Sibelle, Escamps qui perd sa ministre et Cahors qui perd des habitants
Chaque samedi, l’actualité lotoise vue par Philippe Mellet et surtout par ses chats.
Lundi._ Au soir d’une journée de deuil national en hommage aux morts de Mayotte (alors que le décompte précis des victimes du cyclone n’est du reste toujours pas connu), la composition du gouvernement Bayrou est annoncée. Disons le tout net, c’est une catastrophe pour notre département. Anne Genetet n’a pas été reconduite à la tête du ministère de l’Education nationale, et le Lot disparaît ainsi de la carte de France des portefeuilles… Conseillère municipale d’Escamps où elle possède une résidence secondaire, Madame Genetet n’aura pas même eu le temps d’effectuer un voyage en tant que ministre dans son cher Quercy d’adoption. Après trois mois et deux jours, elle est remplacée par Elisabeth Borne. Il est sans doute prématuré pour l’heure d’en dire davantage. Mais avec Sibelle, cet épisode aussi étrange qu’inédit (et un brin désolant, quand même) à l’image de l’actuel tableau que nous offre la vie politique française, nous aura quand même appris quelque chose. Anne Genetet ne quitte pas ses fonctions sans une breloque de choix. Elle est devenue « ex officio » commandeur de l’ordre des Palmes académiques en tant que ministre de l’Education… Même involontairement, l’élue d’Escamps aura contribué à la préservation de l’enseignement du latin.
Mardi._ Un drame aussi inédit que tragique endeuille cette soirée du réveillon de Noël… Vers 20 heures, un conducteur du TGV reliant Paris à Lyon et Saint-Etienne est tombé de sa cabine sur la voie, provoquant l’arrêt du train (un système de sécurité s’est aussitôt activé). La thèse du suicide est avancée, encore qu’une information judiciaire a été ouverte pour la confirmer. Les médias nationaux ont rendu compte des faits en deux temps. D’abord fut mis en avant le désarroi des voyageurs, bloqués pendant des heures en rase campagne et qui ont passé une soirée évidemment moins festive que prévu. Ensuite, quand fut connue l’hypothèse d’un suicide, furent explicités le mal être des cheminots et en particulier la solitude contrainte des conducteurs de trains. Au contraire de ce qui se passe dans les avions, il n’y a pas de proximité physique, il ne peut y avoir de contact autre que vocal entre le pilote et l’équipage. En plus d’éventuels motifs personnels, évidemment. Nous ne sommes plus au temps de la « Bête humaine ». Mais il existe toujours des métiers pas comme les autres. Avec ma protégée féline, nous avons une pensée pour cet homme, qui avait plusieurs décennies de service. Il n’y a rien de plus triste que de choisir de partir un soir de Noël. Nous relevons que nos confrères de France Info, sur leur site, concluent leur article par ces quelques lignes, et nous les reprenons volontiers. « Si vous avez besoin d’aide, si vous êtes inquiet ou si vous êtes confronté au suicide d’un membre de votre entourage, il existe des services d’écoute anonymes. La ligne Suicide écoute est joignable 24h/24 et 7j/7 au 01 45 39 40 00. »

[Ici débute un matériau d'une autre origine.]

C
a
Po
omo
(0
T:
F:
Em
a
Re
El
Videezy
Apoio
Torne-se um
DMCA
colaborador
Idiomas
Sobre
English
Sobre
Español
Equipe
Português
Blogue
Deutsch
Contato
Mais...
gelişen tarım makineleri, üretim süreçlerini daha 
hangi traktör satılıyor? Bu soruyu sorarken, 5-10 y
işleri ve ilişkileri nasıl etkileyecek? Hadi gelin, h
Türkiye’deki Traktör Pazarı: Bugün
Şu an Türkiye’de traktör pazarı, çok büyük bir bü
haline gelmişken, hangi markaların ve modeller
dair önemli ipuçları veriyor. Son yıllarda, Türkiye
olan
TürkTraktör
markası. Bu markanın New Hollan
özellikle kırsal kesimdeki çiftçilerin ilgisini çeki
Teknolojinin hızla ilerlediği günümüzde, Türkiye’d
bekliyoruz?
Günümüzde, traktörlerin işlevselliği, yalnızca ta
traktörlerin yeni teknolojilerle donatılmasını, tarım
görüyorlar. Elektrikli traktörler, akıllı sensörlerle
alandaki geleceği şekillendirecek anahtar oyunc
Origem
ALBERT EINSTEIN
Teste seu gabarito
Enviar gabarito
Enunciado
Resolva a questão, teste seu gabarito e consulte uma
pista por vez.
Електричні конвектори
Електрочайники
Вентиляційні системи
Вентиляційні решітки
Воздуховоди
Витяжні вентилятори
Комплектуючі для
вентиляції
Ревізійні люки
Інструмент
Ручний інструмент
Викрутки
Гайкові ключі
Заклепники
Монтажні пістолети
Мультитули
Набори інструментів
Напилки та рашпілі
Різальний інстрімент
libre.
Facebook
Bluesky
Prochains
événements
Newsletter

Mercredi._ 25 décembre. Au réveil, dans notre maison qui domine le vieux village et l’orée de la vallée du Lot, une sorte de silence cotonneux semble avoir figé le temps. Sibelle contemple les reliefs du repas de la veille tandis qu’en cuisine, on a déjà sorti les casseroles et ustensiles qui vont être utiles pour préparer celui du jour. Je me sers un verre d’eau pétillante. Je m’assois. Et je me laisse emporter dans une sorte de rêvasserie un brin nostalgique. Les images des Noëls d’antan défilent dans ma tête, quand j’étais enfant, et quand mes enfants étaient eux- mêmes encore des enfants. J’imagine ce que seront, je l’espère, mes Noëls de demain ou d’après-demain, quand il me faudra passer une partie de la journée du 25 décembre à assembler les rails des trains électriques de mes petits-enfants. Ou à tenter de comprendre comment fonctionne cette fichue manette de ce fichu jeu vidéo. Il n’y a que Sibelle, dans ces cas-là, qui soit capable de me sortir de ma torpeur : « Bon, ce n’est pas le tout. Le chapon, il ne va pas rôtir par l’opération du Saint-Esprit. »

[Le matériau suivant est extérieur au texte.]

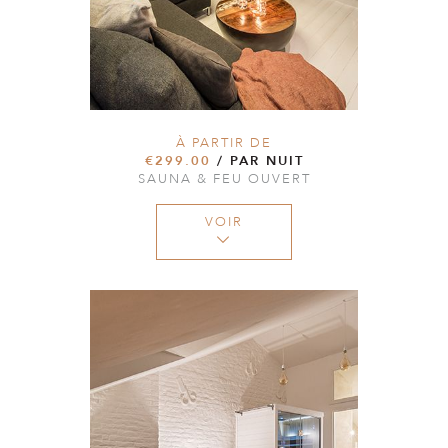
À PARTIR DE
€299.00
/ PAR NUIT
SAUNA & FEU OUVERT
VOIR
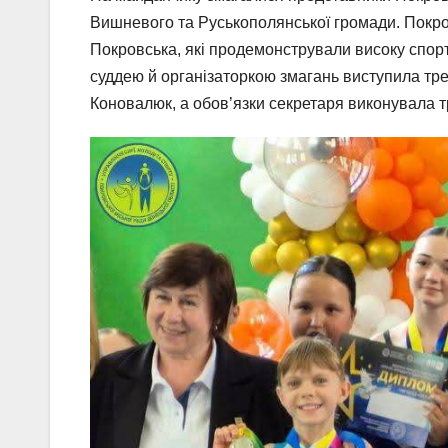
Вишневого та Руськополянської громади. Покро
Покровська, які продемонстрували високу спорт
суддею й організаторкою змагань виступила т
Коновалюк, а обов’язки секретаря виконувала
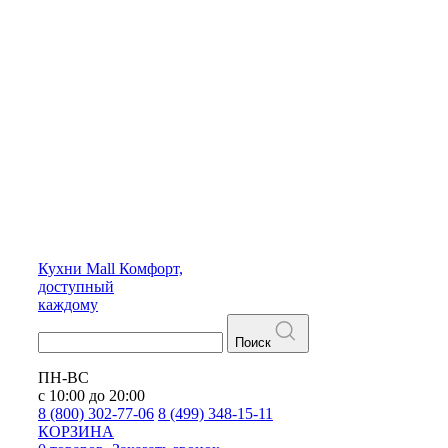
Кухни
Mall
Комфорт,
доступный
каждому
Поиск
ПН-ВС
с 10:00 до 20:00
8 (800) 302-77-06
8 (499) 348-15-11
КОРЗИНА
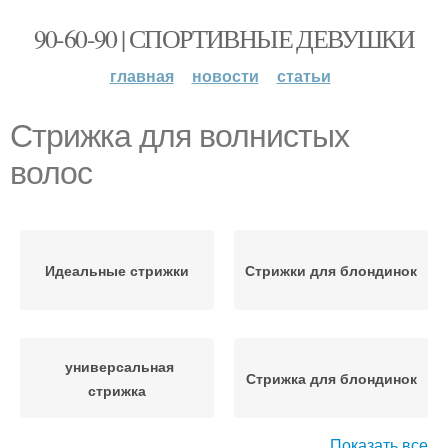
90-60-90 | СПОРТИВНЫЕ ДЕВУШКИ
главная
новости
статьи
Стрижка для волнистых
волос
Идеальные стрижки
Стрижки для блондинок
универсальная
Стрижка для блондинок
стрижка
Показать все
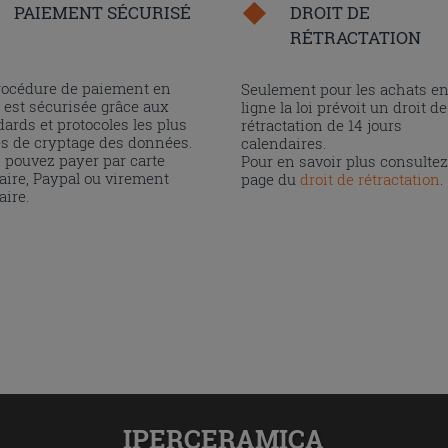
PAIEMENT SÉCURISÉ
DROIT DE
RÉTRACTATION
rocédure de paiement en
Seulement pour les achats e
 est sécurisée grâce aux
ligne la loi prévoit un droit de
ards et protocoles les plus
rétractation de 14 jours
és de cryptage des données.
calendaires.
 pouvez payer par carte
Pour en savoir plus consultez
aire, Paypal ou virement
page du
droit de rétractation
.
aire.
IPERCERAMICA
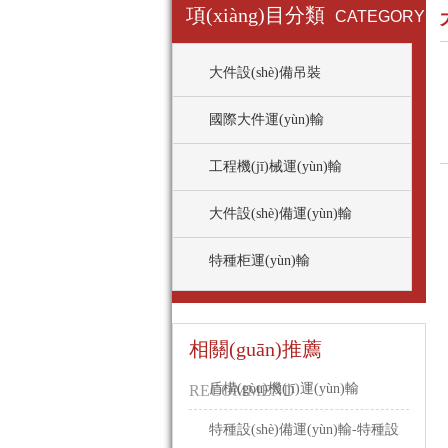
項(xiàng)目分類
CATEGORY
大件設(shè)備吊裝
國際大件運(yùn)輸
工程機(jī)械運(yùn)輸
大件設(shè)備運(yùn)輸
特種柜運(yùn)輸
相關(guān)推薦
盾構(gòu)機(jī)運(yùn)輸
RECOMMEND
特種設(shè)備運(yùn)輸-特種設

Jeudi._ Les journaux relatent que dans un message de Noël dont il a le secret, le président élu (c’est l’expression que préconise l’usage) Donald Trump estime qu’il serait pertinent que les Etats-Unis fassent main basse sur le Canada et le Groenland. Le problème, c’est qu’on ne sait jamais avec l’ami Donald s’il plaisante ou pas. Mais ouf. Heureusement qu’il doit avoir quelque difficulté à situer le Lot sur une mappemonde. Vous imaginez qu’emporté dans son élan, Monsieur Trump ait imaginé faire de Cahors la capitale d’un énième état des USA ? Il aurait fallu faire front, remonter des fortifications, ériger des tours de guet. Et on aurait déployé une immense banderole sur le Pont Valentré avec ces mots en guise de mise en garde contre ces visions expansionnistes venues de l’autre côté de l’Atlantique : « Nous sommes pauvres mais nous sommes beaux. » Le temps que le président élu comprenne la subtile formule de Maurice Faure, on aurait eu le temps de saisir l’ONU. Et d’ajouter une seconde banderole, à l’adresse toujours de Monsieur Trump, mais inspirée cette fois de la belle formule d’André Breton : « Cessez de vous désirer ailleurs que dans le bureau ovale ! »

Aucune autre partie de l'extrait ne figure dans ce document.